Quelle garantie a-t-on que ces nouveaux 18 millions vont être dépensés pour le bien collectif, et non pas dans des projets qui serviront l’image au détriment du bien-être d’une population qu’on dit encore affectée par la tragédie, presque huit ans plus tard? Ne serait-ce pas la plus élémentaire des décences que ces sommes-là (18 millions $ c’est pas de la petite crème) servent à «soulager» la collectivité? La Ville est endettée, ça on le sait. Elle est parmi les plus endettées des villes de moins de 10 000 habitants. Alors, pourquoi ne pas piger dans ce nouveau pactole pour soulager les contribuables? Un congé de taxes pour tous pendant un an coûterait moins de 12 millions de dollars. Il en resterait 6 M$ pour, qui sait, distribuer 1000$ en cartes LM à chaque adresse postale ou à chaque famille, ce qui viendrait donner un coup de main précieux pour la reprise commerciale dans l’achat local. «Make Megantic great again!» Et il en resterait encioe!
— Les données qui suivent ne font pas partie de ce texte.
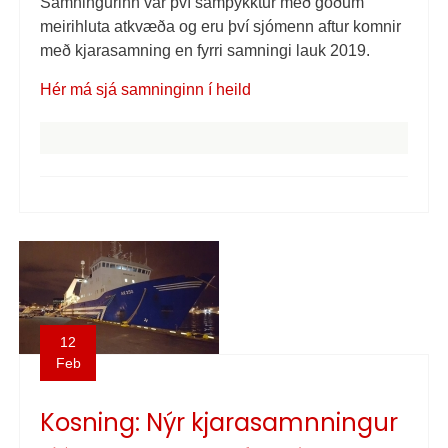
Samningurinn var því samþykktur með góðum
meirihluta atkvæða og eru því sjómenn aftur komnir
með kjarasamning en fyrri samningi lauk 2019.
Hér má sjá samninginn í heild
12
Feb
Kosning: Nýr kjarasamnningur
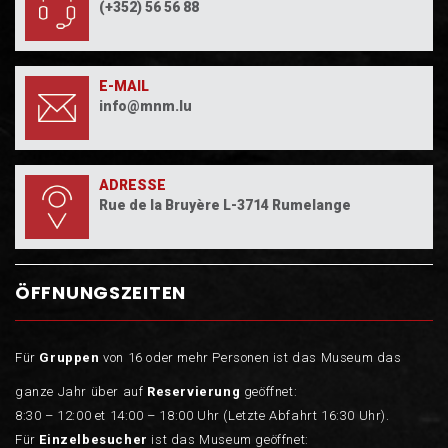
(+352) 56 56 88
E-MAIL
info@mnm.lu
ADRESSE
Rue de la Bruyère L-3714 Rumelange
ÖFFNUNGSZEITEN
Für
Gruppen
von 16 oder mehr Personen ist das Museum das
ganze Jahr über auf
Reservierung
geöffnet:
8:30 – 12:00 et 14:00 – 18:00 Uhr (Letzte Abfahrt 16:30 Uhr).
Für
Einzelbesucher
ist das Museum geöffnet:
Cette brusque montée de lait contre les avocats était mal avisée. N’importe quel conseiller juridique aurait levé un drapeau pour empêcher cette charge contre ceux qui ont permis de conclure le Plan d’arrangement, dans deux pays, qui a bénéficié essentiellement à la «communauté».
Cette «chicane de succession» fait l’affaire du Canadien Pacifique, soyez-en sûrs. Depuis des années qu’ils nient toute responsabilité dans la tragédie de Lac-Mégantic. Rappelez-vous, le CP est la seule compagnie, au Canada comme aux États-Unis, à ne pas avoir contribué au Fonds d’indemnisation des victimes de Lac-Mégantic. En se comportant ainsi, elle devenait aussi la seule compagnie à ne pas pouvoir se mettre à l’abri d’éventuelles poursuites. Et sachez bien que les poursuites pleuvent contre elle du côté des États-Unis. Même Irving poursuit le CP!
En quoi cette situation l’arrange? Puisque le gouvernement du Québec a de l’argent de trop et qu’il ne sait plus quoi faire avec, les avocats du CP qui surveillaient de très près les factures et les remboursements liés à la tragédie ne voient pas trop bien à quoi ça servirait de mettre de l’argent de plus dans la cagnotte. C’est en 2016, à l’époque du maire Jean-Guy Cloutier, que les élus méganticois ont choisi de se retirer d’une poursuite contre le CP. Explication fournie: la ville serait obligée d’engager des sommes considérables en frais d’experts sans avoir de garantie d’obtenir réparation.
Alors, le pot de 18 millions en a-t-elle vraiment besoin? Sans doute que la communauté, oui! Et ce serait équitable et juste qu’à défaut de transparence sur la gestion des sommes importantes que lui versent chaque année les contribuables, la Ville lui retourne une grande partie de ces millions pour soulager «tout le monde» de son fardeau.
La Ville devrait «oser» écouter les contribuables au lieu des groupes d’intérêt. Et les contribuables devraient être parties prenantes des décisions sur les «projets collectifs» futurs. Dans des débats publics, qui peuvent être suivis par le public. On devrait faire confiance aux payeurs de taxes et, dans ce cas ci très précisément, ne pas leur imposer la «vision» de gens qui disent savoir ce qui est bon pour eux.
Sinon, il faudra peut-être songer à la possibilité pour les contribuables d’embaucher des avocats pour les défendre contre la Ville et aux frais de la Ville!